Yamanashi Keiji, Chen-Yoshikawa Toyofumi Fengshi, Hamaji Masatsugu, Yurugi Kimiko, Tanaka Satona, Yutaka Yojiro, Yamada Yoshito, Nakajima Daisuke, Ohsumi Akihiro, Date Hiroshi
Department of Thoracic Surgery, Kyoto University, 54 Shogoin-Kawahara-cho, Sakyo-ku, Kyoto, 606-8507, Japan.
Department of Transfusion Medicine and Cell Therapy, Kyoto University, Kyoto, Japan.
Gen Thorac Cardiovasc Surg. 2020 Feb;68(2):142-149. doi: 10.1007/s11748-019-01189-1. Epub 2019 Aug 21.
This study assessed the outcomes of combination therapy including rituximab for antibody-mediated rejection after lung transplantation.
Retrospective chart reviews were performed for all patients who received combination therapy including rituximab for post-lung transplantation antibody-mediated rejection between June 2008 and October 2018.

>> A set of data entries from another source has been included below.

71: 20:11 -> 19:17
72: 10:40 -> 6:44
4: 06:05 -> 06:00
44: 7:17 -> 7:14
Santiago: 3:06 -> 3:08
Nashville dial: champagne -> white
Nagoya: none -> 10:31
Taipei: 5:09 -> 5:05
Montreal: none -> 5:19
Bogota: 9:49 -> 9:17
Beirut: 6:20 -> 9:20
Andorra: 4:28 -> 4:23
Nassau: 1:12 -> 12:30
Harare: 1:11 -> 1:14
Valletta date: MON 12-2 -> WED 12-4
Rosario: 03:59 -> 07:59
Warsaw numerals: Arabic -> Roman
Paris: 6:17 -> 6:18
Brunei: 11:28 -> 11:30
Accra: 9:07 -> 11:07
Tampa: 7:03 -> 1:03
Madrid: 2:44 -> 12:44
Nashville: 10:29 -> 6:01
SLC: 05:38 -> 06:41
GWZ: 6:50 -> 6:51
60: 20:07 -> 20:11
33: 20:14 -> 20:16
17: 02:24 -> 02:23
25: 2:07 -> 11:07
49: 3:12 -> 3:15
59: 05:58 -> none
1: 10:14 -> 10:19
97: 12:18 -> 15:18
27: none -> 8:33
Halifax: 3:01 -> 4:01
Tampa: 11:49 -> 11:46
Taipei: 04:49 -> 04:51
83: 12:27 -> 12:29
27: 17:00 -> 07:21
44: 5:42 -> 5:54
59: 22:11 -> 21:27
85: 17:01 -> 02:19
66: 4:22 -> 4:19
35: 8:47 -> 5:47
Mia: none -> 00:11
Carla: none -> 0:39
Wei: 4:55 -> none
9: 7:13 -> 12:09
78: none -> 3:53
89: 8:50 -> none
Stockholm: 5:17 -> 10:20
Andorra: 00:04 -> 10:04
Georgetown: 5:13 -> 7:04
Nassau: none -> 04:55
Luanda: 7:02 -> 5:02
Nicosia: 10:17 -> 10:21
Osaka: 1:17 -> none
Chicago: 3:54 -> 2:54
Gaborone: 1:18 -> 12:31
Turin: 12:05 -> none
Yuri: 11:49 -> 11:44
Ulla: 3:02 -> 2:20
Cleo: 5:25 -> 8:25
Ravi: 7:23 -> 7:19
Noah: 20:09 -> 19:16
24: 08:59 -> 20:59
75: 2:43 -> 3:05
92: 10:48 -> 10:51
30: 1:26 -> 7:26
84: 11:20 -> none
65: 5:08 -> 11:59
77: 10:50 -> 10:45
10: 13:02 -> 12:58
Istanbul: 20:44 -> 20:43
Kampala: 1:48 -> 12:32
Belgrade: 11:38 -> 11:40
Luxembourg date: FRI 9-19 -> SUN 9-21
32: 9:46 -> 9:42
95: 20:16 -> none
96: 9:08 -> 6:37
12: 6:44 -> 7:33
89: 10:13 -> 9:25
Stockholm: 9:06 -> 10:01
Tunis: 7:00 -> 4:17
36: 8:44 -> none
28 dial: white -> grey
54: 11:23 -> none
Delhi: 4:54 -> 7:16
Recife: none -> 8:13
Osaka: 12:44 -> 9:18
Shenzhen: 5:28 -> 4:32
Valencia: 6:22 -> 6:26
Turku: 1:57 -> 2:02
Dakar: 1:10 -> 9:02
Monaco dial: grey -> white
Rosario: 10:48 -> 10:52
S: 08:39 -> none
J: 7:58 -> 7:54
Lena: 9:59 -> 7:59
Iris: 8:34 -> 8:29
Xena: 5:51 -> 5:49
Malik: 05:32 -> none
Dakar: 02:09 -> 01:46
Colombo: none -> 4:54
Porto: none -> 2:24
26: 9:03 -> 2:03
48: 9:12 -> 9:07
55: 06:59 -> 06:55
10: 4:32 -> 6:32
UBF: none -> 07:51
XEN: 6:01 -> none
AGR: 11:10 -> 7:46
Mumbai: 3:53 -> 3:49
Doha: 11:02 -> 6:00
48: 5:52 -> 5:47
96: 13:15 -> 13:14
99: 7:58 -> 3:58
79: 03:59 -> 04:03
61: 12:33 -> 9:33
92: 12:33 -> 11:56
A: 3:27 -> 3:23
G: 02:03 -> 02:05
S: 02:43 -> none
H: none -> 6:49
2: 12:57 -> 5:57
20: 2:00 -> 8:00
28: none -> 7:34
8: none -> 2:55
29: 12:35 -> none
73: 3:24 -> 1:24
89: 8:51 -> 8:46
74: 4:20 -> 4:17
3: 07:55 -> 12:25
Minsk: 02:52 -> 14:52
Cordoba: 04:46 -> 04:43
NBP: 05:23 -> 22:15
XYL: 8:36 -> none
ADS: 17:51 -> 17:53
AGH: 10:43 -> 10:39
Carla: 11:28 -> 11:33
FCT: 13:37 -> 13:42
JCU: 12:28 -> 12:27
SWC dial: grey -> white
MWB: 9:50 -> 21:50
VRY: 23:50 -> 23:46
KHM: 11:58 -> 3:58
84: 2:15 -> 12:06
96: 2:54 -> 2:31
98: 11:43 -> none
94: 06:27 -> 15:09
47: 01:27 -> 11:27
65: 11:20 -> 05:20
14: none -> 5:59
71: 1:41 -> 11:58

Among the 196 consecutive patients undergoing lung transplantation during the study period, eight (4.1%) were eligible for this study. Two patients (25.0%) were classified as having clinically definite antibody-mediated rejection and six (75.0%) as having possible antibody-mediated rejection. Prior to treatment, four patients (50.0%) met the definition of chronic lung allograft dysfunction; seven of the eight patients (87.5%) remained alive at 6 months and four (50.0%) at 12 months after antibody-mediated rejection. All patients identified as having chronic lung allograft dysfunction, prior to the treatment, died of allograft failure, or underwent re-transplantation. Decreases in the mean fluorescence intensities of the major donor-specific antibodies were observed in three patients. One patient, diagnosed with clinical antibody-mediated rejection but without pre-treatment chronic lung allograft dysfunction, began treatment relatively soon after lung transplantation, and demonstrated improved respiratory function at the 3-year follow-up.
Our experience suggests that multimodality therapy that includes rituximab is feasible and may prevent progression of antibody-mediated rejection after lung transplantation in selected patients.
本研究评估了包括利妥昔单抗在内的联合治疗对肺移植后抗体介导排斥反应的疗效。
对2008年6月至2018年10月期间接受包括利妥昔单抗在内的联合治疗以应对肺移植后抗体介导排斥反应的所有患者进行回顾性病历审查。
在研究期间连续接受肺移植的196例患者中,有8例(4.1%)符合本研究条件。2例患者(25.0%)被归类为临床确诊的抗体介导排斥反应,6例(75.0%)为可能的抗体介导排斥反应。治疗前,4例患者(50.0%)符合慢性肺移植功能障碍的定义;8例患者中有7例(87.5%)在抗体介导排斥反应后6个月时存活,4例(50.0%)在12个月时存活。所有在治疗前被确定为患有慢性肺移植功能障碍的患者均死于移植失败或接受了再次移植。3例患者的主要供体特异性抗体平均荧光强度降低。1例被诊断为临床抗体介导排斥反应但治疗前无慢性肺移植功能障碍的患者在肺移植后相对较早开始治疗,并在3年随访时显示呼吸功能改善。
我们的经验表明,包括利妥昔单抗在内的多模式治疗是可行的,并且可能防止选定患者肺移植后抗体介导排斥反应的进展。